Com relação à aplicabilidade dos meios consensuais de solução de conflitos que envolvam o poder público, é correto afirmar que:
- A) eles não se aplicam à administração pública. A inafastabilidade da jurisdição decorrente da soberania impede a administração de negociar e firmar acordos com particulares.
- B) o interesse público não pode ser objeto de transação pela administração. Nesse sentido, o campo de atuação desses meios consensuais no direito administrativo é muito restrito pela indisponibilidade do interesse público.
- C) a supremacia do interesse público sobre o particular não legitima a realização de mediação e/ou arbitragem em conflitos em que a administração pública é parte.
- D) Lei n. 13.140 de 26.06.2015 - Lei de Mediação - permite a autocomposição de conflitos como meio de solução de conflitos que envolvam a administração pública, incluindo no seu objeto os direitos disponíveis e os indisponíveis que admitam transação.
- E) é cabível a utilização da arbitragem em conflitos decorrentes de contratos de concessões e permissões de serviços públicos, cujo objeto envolvam atos de gestão e de império da administração.
Resposta:
A alternativa correta é letra D) Lei n. 13.140 de 26.06.2015 - Lei de Mediação - permite a autocomposição de conflitos como meio de solução de conflitos que envolvam a administração pública, incluindo no seu objeto os direitos disponíveis e os indisponíveis que admitam transação.
Gabarito: Letra D.
A questão trata da possibilidade ou não de a Administração Pública usar meios alternativos à Jurisdição para solucionar conflitos e de usar a transação como forma de extinguir conflitos já levados ao Judiciário.
Em linhas gerais, diante de um litígio, pode ser demandada a justiça (jurisdição), pode ser demandado um árbitro (arbitragem, espécie de justiça privada), pode-se usar da autotutela (uso da força, em regra proibido, mas válido, p.ex., no desforço imediato, na legítima defesa etc.), da conciliação (terceiro como intermediário das partes) ou da mediação (terceiro como facilitador de acordo entre as partes).
Quanto à solução de litígios em que a Administração Pública é parte, no CPC, há previsão expressa a respeito da possibilidade de os entes públicos valerem-se de meios alternativos à jurisdição para solucionarem ou evitarem conflitos:
Art. 174. A União, os Estados, o Distrito Federal e os Municípios criarão câmaras de mediação e conciliação, com atribuições relacionadas à solução consensual de conflitos no âmbito administrativo, tais como:
I - dirimir conflitos envolvendo órgãos e entidades da administração pública;
II - avaliar a admissibilidade dos pedidos de resolução de conflitos, por meio de conciliação, no âmbito da administração pública;
III - promover, quando couber, a celebração de termo de ajustamento de conduta.

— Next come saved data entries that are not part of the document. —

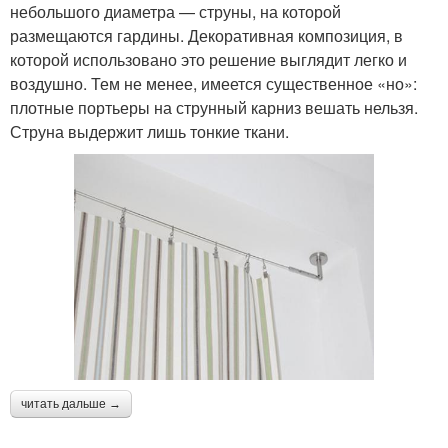
небольшого диаметра — струны, на которой
размещаются гардины. Декоративная композиция, в
которой использовано это решение выглядит легко и
воздушно. Тем не менее, имеется существенное «но»:
плотные портьеры на струнный карниз вешать нельзя.
Струна выдержит лишь тонкие ткани.
читать дальше →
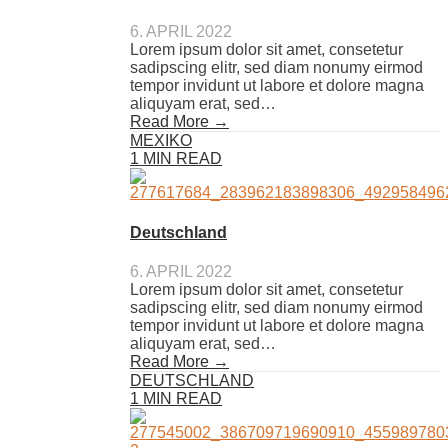
6. APRIL 2022
Lorem ipsum dolor sit amet, consetetur
sadipscing elitr, sed diam nonumy eirmod
tempor invidunt ut labore et dolore magna
aliquyam erat, sed…
Read More →
MEXIKO
1 MIN READ
Deutschland
6. APRIL 2022
Lorem ipsum dolor sit amet, consetetur
sadipscing elitr, sed diam nonumy eirmod
tempor invidunt ut labore et dolore magna
aliquyam erat, sed…
Read More →
DEUTSCHLAND
1 MIN READ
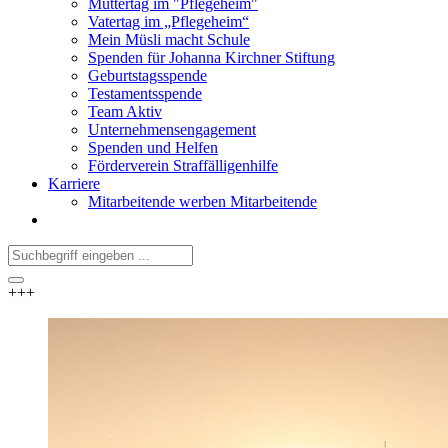
Muttertag im "Pflegeheim"
Vatertag im „Pflegeheim“
Mein Müsli macht Schule
Spenden für Johanna Kirchner Stiftung
Geburtstagsspende
Testamentsspende
Team Aktiv
Unternehmensengagement
Spenden und Helfen
Förderverein Straffälligenhilfe
Karriere
Mitarbeitende werben Mitarbeitende
+++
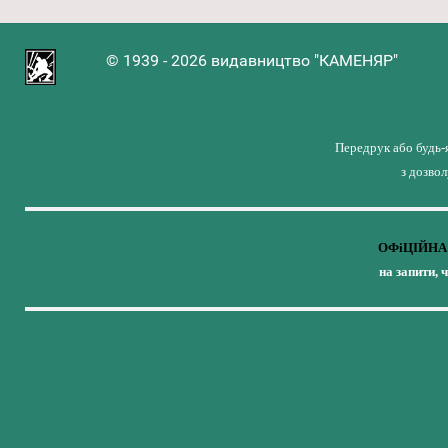
© 1939 - 2026 видавництво "КАМЕНЯР"
Передрук або будь-
з дозво
ОФіЦІЙНА 
на запити, 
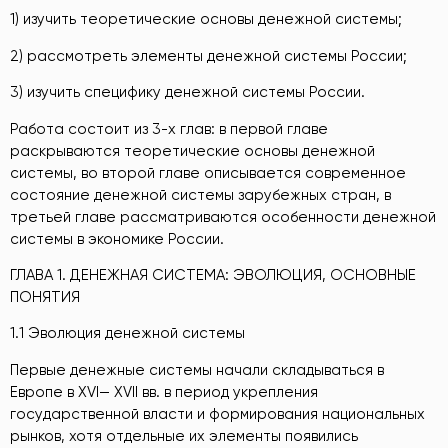
1) изучить теоретические основы денежной системы;
2) рассмотреть элементы денежной системы России;
3) изучить специфику денежной системы России.
Работа состоит из 3-х глав: в первой главе
раскрываются теоретические основы денежной
системы, во второй главе описывается современное
состояние денежной системы зарубежных стран, в
третьей главе рассматриваются особенности денежной
системы в экономике России.
ГЛАВА 1. ДЕНЕЖНАЯ СИСТЕМА: ЭВОЛЮЦИЯ, ОСНОВНЫЕ
ПОНЯТИЯ
1.1 Эволюция денежной системы
Первые денежные системы начали складываться в
Европе в XVI— XVII вв. в период укрепления
государственной власти и формирования национальных
рынков, хотя отдельные их элементы появились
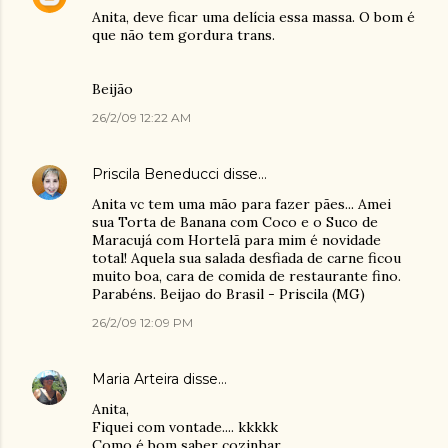
Anita, deve ficar uma delícia essa massa. O bom é
que não tem gordura trans.
Beijão
26/2/09 12:22 AM
Priscila Beneducci
disse…
Anita vc tem uma mão para fazer pães... Amei
sua Torta de Banana com Coco e o Suco de
Maracujá com Hortelã para mim é novidade
total! Aquela sua salada desfiada de carne ficou
muito boa, cara de comida de restaurante fino.
Parabéns. Beijao do Brasil - Priscila (MG)
26/2/09 12:09 PM
Maria Arteira
disse…
Anita,
Fiquei com vontade.... kkkkk
Como é bom saber cozinhar.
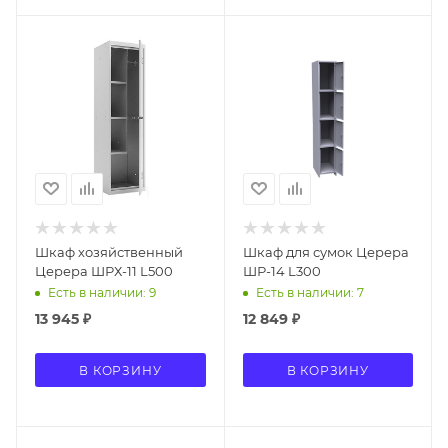
Шкаф хозяйственный
Шкаф для сумок Церера
Церера ШРХ-11 L500
ШР-14 L300
Есть в наличии: 9
Есть в наличии: 7
13 945
₽
12 849
₽
В КОРЗИНУ
В КОРЗИНУ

Na Lei de Arbitragem (Lei 9.307/1996), há previsão expressa de que a administração pode submeter à Arbitragem questões relativas a direitos patrimoniais disponíveis:
Art. 1º As pessoas capazes de contratar poderão valer-se da arbitragem para dirimir litígios relativos
a direitos patrimoniais disponíveis.
§ 1º A administração pública direta e indireta poderá utilizar-se da arbitragem para dirimir
conflitos relativos a direitos patrimoniais disponíveis.
§ 2º autoridade ou o órgão competente da administração pública direta para a celebração de
convenção de arbitragem é a mesma para a realização de acordos ou transações.
Por sua vez, a Lei 13.140/2015, que cuida da mediação, logo no art. 1o, inclui as controvérsias que envolvam órgãos e entidades da Administração Pública: Esta Lei dispõe sobre a mediação como meio de solução de controvérsias entre particulares e sobre a autocomposição de conflitos no âmbito da administração pública.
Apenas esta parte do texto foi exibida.